** STORED DATA follows **

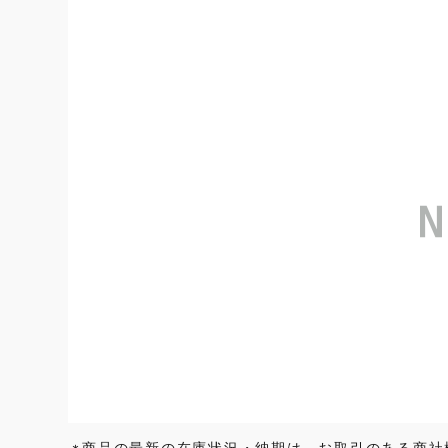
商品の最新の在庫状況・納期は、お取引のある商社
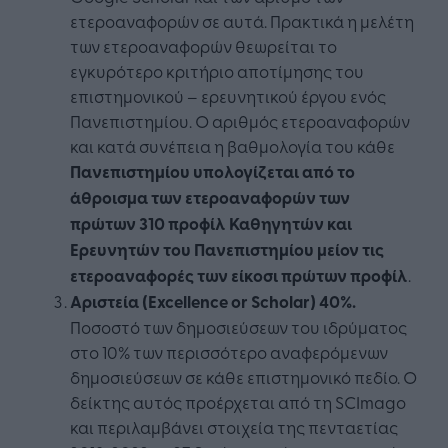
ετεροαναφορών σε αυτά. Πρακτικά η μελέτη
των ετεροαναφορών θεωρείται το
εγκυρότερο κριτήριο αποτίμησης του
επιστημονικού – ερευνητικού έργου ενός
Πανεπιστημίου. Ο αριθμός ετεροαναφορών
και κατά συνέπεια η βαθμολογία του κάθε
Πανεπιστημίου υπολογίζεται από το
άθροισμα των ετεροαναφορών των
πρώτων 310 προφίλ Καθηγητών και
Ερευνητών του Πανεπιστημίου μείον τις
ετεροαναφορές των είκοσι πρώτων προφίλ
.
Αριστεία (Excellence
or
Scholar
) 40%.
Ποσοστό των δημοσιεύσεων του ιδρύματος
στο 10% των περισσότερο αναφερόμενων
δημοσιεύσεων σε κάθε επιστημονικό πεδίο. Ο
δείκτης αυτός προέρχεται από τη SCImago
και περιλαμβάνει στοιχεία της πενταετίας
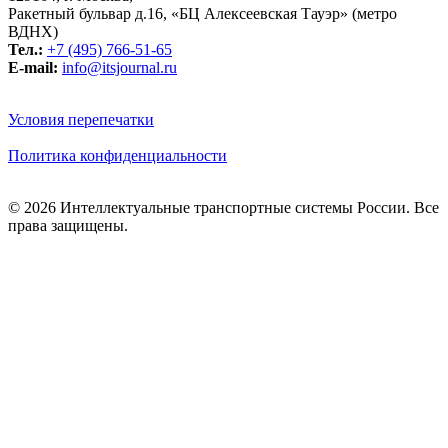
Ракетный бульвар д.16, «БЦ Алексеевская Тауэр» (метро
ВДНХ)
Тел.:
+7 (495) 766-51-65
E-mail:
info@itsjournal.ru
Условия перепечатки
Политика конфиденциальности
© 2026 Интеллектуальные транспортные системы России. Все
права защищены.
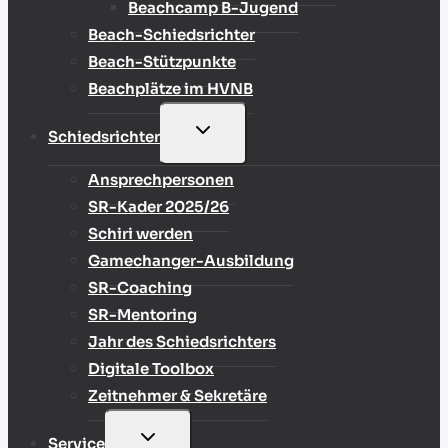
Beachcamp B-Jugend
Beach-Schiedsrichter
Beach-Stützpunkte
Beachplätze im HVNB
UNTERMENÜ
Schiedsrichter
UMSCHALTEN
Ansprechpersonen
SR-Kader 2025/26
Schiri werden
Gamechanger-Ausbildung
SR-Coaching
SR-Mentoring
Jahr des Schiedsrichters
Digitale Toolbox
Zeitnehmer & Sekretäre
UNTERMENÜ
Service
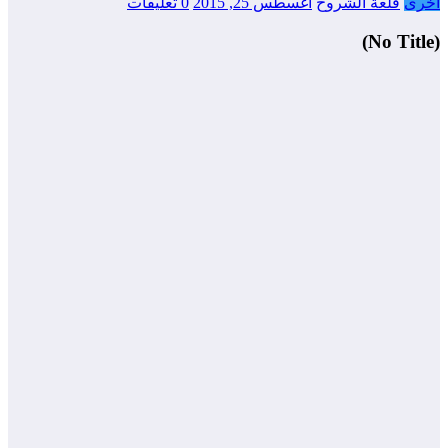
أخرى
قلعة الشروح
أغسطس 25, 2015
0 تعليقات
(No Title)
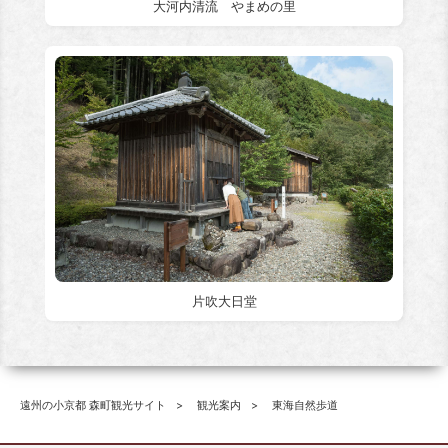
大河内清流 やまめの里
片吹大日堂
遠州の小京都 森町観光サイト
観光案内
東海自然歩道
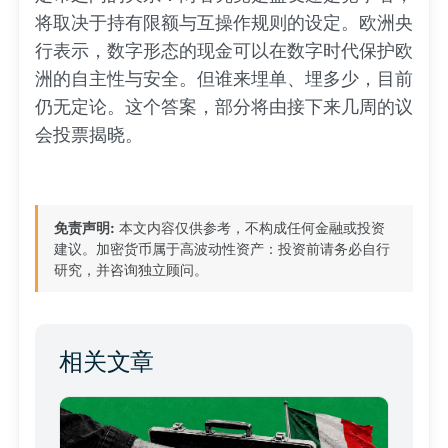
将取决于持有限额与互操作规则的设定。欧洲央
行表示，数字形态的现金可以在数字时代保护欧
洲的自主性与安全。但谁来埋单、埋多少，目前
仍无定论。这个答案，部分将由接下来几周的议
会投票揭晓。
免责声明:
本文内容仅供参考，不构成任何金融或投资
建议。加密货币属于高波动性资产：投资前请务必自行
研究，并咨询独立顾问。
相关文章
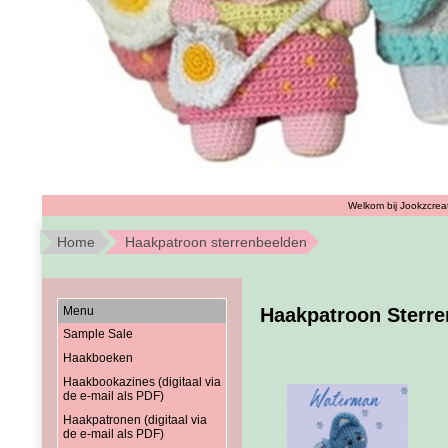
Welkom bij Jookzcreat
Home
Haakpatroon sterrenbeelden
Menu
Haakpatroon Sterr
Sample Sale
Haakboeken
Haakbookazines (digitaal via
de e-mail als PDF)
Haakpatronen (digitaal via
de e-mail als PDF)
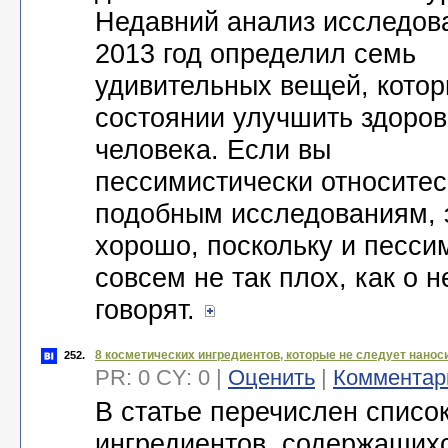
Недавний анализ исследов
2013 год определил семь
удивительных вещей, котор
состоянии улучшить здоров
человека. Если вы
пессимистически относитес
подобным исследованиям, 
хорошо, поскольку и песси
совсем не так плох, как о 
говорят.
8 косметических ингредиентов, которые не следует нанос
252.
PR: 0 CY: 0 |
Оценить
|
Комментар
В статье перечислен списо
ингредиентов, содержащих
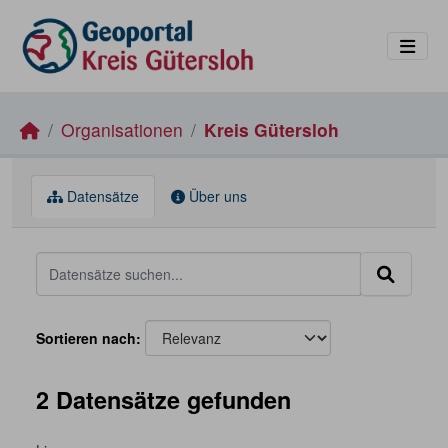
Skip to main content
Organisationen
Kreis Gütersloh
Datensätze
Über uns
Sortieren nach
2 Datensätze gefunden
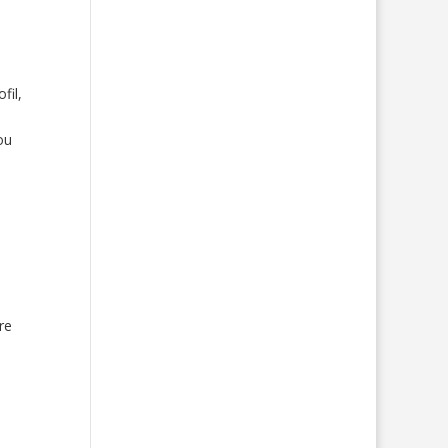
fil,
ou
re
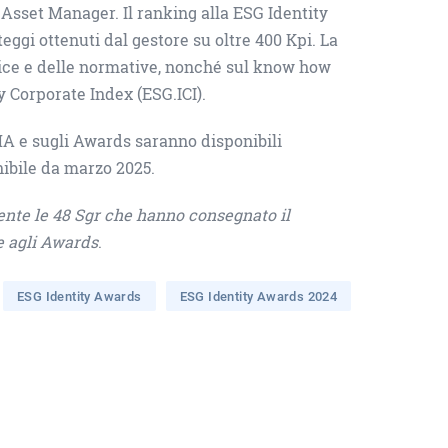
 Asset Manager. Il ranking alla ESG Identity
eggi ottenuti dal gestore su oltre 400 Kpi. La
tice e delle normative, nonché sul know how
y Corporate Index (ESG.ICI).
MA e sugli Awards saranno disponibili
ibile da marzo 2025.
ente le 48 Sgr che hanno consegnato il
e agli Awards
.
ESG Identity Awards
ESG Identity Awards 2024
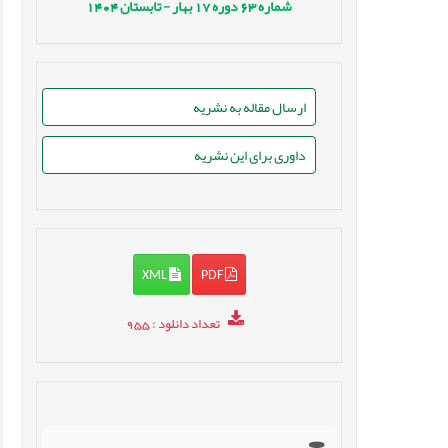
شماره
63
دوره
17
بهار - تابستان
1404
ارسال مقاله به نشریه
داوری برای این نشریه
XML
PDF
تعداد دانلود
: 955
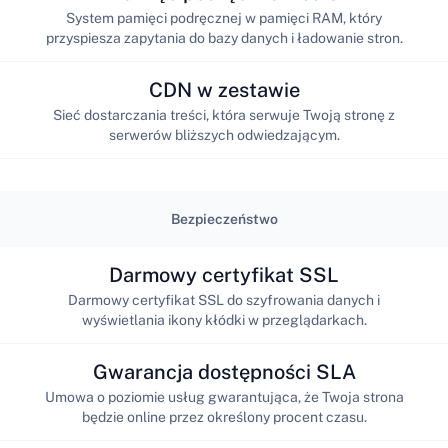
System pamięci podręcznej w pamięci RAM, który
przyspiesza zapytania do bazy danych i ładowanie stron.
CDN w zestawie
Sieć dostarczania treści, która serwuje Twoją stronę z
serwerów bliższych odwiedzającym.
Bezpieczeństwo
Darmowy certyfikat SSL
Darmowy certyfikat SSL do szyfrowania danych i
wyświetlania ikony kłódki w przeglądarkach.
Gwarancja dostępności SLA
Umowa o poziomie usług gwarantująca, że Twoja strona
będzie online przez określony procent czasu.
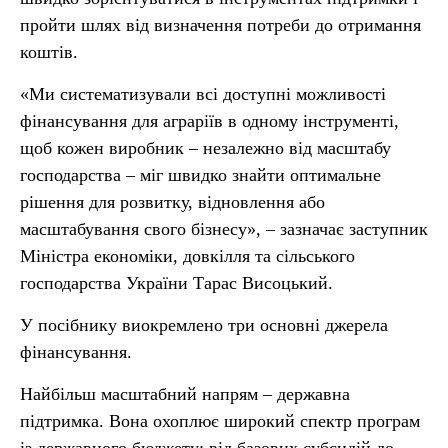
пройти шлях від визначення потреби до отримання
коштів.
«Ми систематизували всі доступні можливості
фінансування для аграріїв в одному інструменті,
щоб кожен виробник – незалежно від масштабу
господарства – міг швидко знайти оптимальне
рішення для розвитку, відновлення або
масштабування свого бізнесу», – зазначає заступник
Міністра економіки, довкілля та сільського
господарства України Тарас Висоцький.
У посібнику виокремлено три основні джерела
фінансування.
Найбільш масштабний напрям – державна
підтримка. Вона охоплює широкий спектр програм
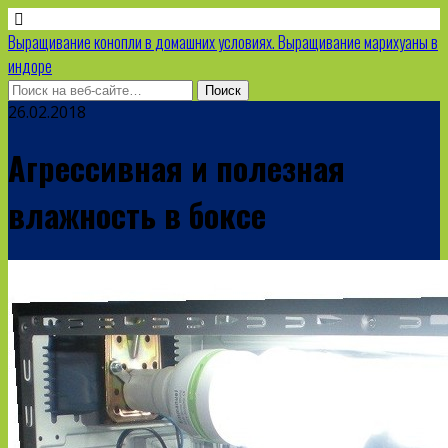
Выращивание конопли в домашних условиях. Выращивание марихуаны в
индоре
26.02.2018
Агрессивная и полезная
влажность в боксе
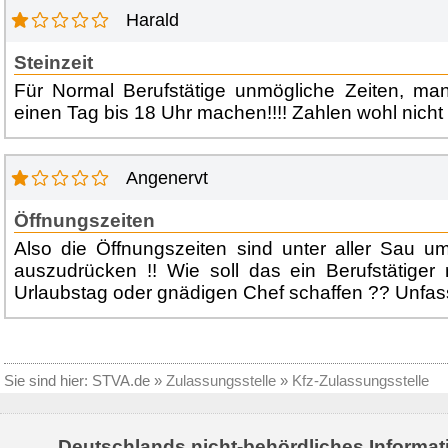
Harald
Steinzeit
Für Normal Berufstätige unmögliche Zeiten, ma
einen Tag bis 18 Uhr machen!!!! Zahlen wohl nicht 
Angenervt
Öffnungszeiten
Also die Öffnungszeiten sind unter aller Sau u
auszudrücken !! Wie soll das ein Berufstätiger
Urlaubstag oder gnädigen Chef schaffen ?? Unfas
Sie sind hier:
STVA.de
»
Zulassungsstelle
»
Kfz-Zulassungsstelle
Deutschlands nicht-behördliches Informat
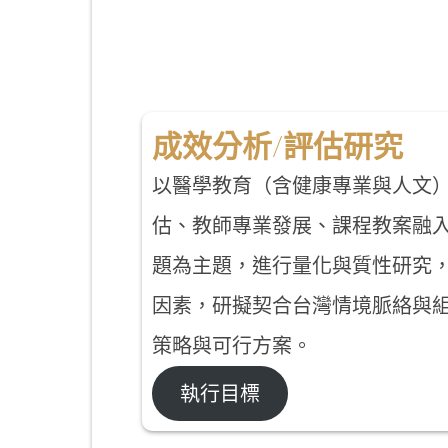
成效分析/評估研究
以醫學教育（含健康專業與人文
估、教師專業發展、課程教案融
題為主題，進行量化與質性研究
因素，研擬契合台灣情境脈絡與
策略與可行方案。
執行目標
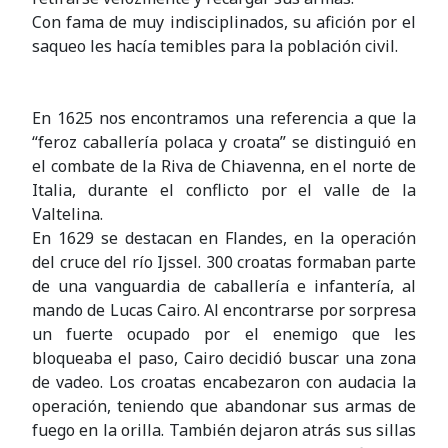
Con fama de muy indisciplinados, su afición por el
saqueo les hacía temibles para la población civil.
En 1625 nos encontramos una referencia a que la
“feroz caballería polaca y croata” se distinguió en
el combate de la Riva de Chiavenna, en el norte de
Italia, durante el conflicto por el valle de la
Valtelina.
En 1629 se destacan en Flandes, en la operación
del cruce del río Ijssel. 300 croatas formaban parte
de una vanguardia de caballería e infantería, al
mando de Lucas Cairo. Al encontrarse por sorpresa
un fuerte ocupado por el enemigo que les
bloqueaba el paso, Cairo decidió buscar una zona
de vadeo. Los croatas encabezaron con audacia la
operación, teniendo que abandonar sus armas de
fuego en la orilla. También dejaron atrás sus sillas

** End of STORED DATA **

-- HOW TO COMPLETE THIS TASK --
Transcribe each entry above without alteration, but keep the pictures out.

-- PROBLEM SOLUTION --
商品の最新の在庫状況・納期は、お取引のある商社
ετεροαναφορών σε αυτά. Πρακτικά η μελέτη
των ετεροαναφορών θεωρείται το
εγκυρότερο κριτήριο αποτίμησης του
επιστημονικού – ερευνητικού έργου ενός
Πανεπιστημίου. Ο αριθμός ετεροαναφορών
και κατά συνέπεια η βαθμολογία του κάθε
Πανεπιστημίου υπολογίζεται από το
άθροισμα των ετεροαναφορών των
πρώτων 310 προφίλ Καθηγητών και
Ερευνητών του Πανεπιστημίου μείον τις
ετεροαναφορές των είκοσι πρώτων προφίλ
.
Αριστεία (Excellence
or
Scholar
) 40%.
Ποσοστό των δημοσιεύσεων του ιδρύματος
στο 10% των περισσότερο αναφερόμενων
δημοσιεύσεων σε κάθε επιστημονικό πεδίο. Ο
δείκτης αυτός προέρχεται από τη SCImago
και περιλαμβάνει στοιχεία της πενταετίας
Ракетный бульвар д.16, «БЦ Алексеевская Тауэр» (метро
ВДНХ)
Тел.:
+7 (495) 766-51-65
E-mail:
info@itsjournal.ru
Условия перепечатки
Политика конфиденциальности
© 2026 Интеллектуальные транспортные системы России. Все
права защищены.
Beachcamp B-Jugend
Beach-Schiedsrichter
Beach-Stützpunkte
Beachplätze im HVNB
UNTERMENÜ
Schiedsrichter
UMSCHALTEN
Ansprechpersonen
SR-Kader 2025/26
Schiri werden
Gamechanger-Ausbildung
SR-Coaching
SR-Mentoring
Jahr des Schiedsrichters
Digitale Toolbox
Zeitnehmer & Sekretäre
UNTERMENÜ
Service
أخرى
قلعة الشروح
أغسطس 25, 2015
0 تعليقات
(No Title)
大河内清流 やまめの里
片吹大日堂
遠州の小京都 森町観光サイト
観光案内
東海自然歩道
将取决于持有限额与互操作规则的设定。欧洲央
行表示，数字形态的现金可以在数字时代保护欧
洲的自主性与安全。但谁来埋单、埋多少，目前
仍无定论。这个答案，部分将由接下来几周的议
会投票揭晓。
免责声明:
本文内容仅供参考，不构成任何金融或投资
建议。加密货币属于高波动性资产：投资前请务必自行
研究，并咨询独立顾问。
相关文章
Welkom bij Jookzcreat
Home
Haakpatroon sterrenbeelden
Menu
Haakpatroon Sterr
Sample Sale
Haakboeken
Haakbookazines (digitaal via
de e-mail als PDF)
Haakpatronen (digitaal via
de e-mail als PDF)
Недавний анализ исследов
2013 год определил семь
удивительных вещей, котор
состоянии улучшить здоров
человека. Если вы
пессимистически относитес
подобным исследованиям, 
хорошо, поскольку и песси
совсем не так плох, как о 
говорят.
8 косметических ингредиентов, которые не следует нанос
252.
PR: 0 CY: 0 |
Оценить
|
Комментар
В статье перечислен списо
ингредиентов, содержащих
Skip to main content
Organisationen
Kreis Gütersloh
Datensätze
Über uns
Sortieren nach
2 Datensätze gefunden
fil,
ou
re
 Asset Manager. Il ranking alla ESG Identity
eggi ottenuti dal gestore su oltre 400 Kpi. La
tice e delle normative, nonché sul know how
y Corporate Index (ESG.ICI).
MA e sugli Awards saranno disponibili
ibile da marzo 2025.
ente le 48 Sgr che hanno consegnato il
e agli Awards
.
ESG Identity Awards
ESG Identity Awards 2024
شماره
63
دوره
17
بهار - تابستان
1404
ارسال مقاله به نشریه
داوری برای این نشریه
XML
PDF
تعداد دانلود
: 955
System pamięci podręcznej w pamięci RAM, który
przyspiesza zapytania do bazy danych i ładowanie stron.
CDN w zestawie
Sieć dostarczania treści, która serwuje Twoją stronę z
serwerów bliższych odwiedzającym.
Bezpieczeństwo
Darmowy certyfikat SSL
Darmowy certyfikat SSL do szyfrowania danych i
wyświetlania ikony kłódki w przeglądarkach.
Gwarancja dostępności SLA
Umowa o poziomie usług gwarantująca, że Twoja strona
będzie online przez określony procent czasu.
пройти шлях від визначення потреби до отримання
коштів.
«Ми систематизували всі доступні можливості
фінансування для аграріїв в одному інструменті,
щоб кожен виробник – незалежно від масштабу
господарства – міг швидко знайти оптимальне
рішення для розвитку, відновлення або
масштабування свого бізнесу», – зазначає заступник
Міністра економіки, довкілля та сільського
господарства України Тарас Висоцький.
У посібнику виокремлено три основні джерела
фінансування.
Найбільш масштабний напрям – державна
підтримка. Вона охоплює широкий спектр програм
Выращивание конопли в домашних условиях. Выращивание марихуаны в
индоре
26.02.2018
Агрессивная и полезная
влажность в боксе
Harald
Steinzeit
Für Normal Berufstätige unmögliche Zeiten, ma
einen Tag bis 18 Uhr machen!!!! Zahlen wohl nicht 
Angenervt
Öffnungszeiten
Also die Öffnungszeiten sind unter aller Sau u
auszudrücken !! Wie soll das ein Berufstätiger
Urlaubstag oder gnädigen Chef schaffen ?? Unfas
Sie sind hier:
STVA.de
»
Zulassungsstelle
»
Kfz-Zulassungsstelle
Deutschlands nicht-behördliches Informat
成效分析/評估研究
以醫學教育（含健康專業與人文
估、教師專業發展、課程教案融
題為主題，進行量化與質性研究
因素，研擬契合台灣情境脈絡與
策略與可行方案。
執行目標
Con fama de muy indisciplinados, su afición por el
saqueo les hacía temibles para la población civil.
En 1625 nos encontramos una referencia a que la
“feroz caballería polaca y croata” se distinguió en
el combate de la Riva de Chiavenna, en el norte de
Italia, durante el conflicto por el valle de la
Valtelina.
En 1629 se destacan en Flandes, en la operación
del cruce del río Ijssel. 300 croatas formaban parte
de una vanguardia de caballería e infantería, al
mando de Lucas Cairo. Al encontrarse por sorpresa
un fuerte ocupado por el enemigo que les
bloqueaba el paso, Cairo decidió buscar una zona
de vadeo. Los croatas encabezaron con audacia la
operación, teniendo que abandonar sus armas de
fuego en la orilla. También dejaron atrás sus sillas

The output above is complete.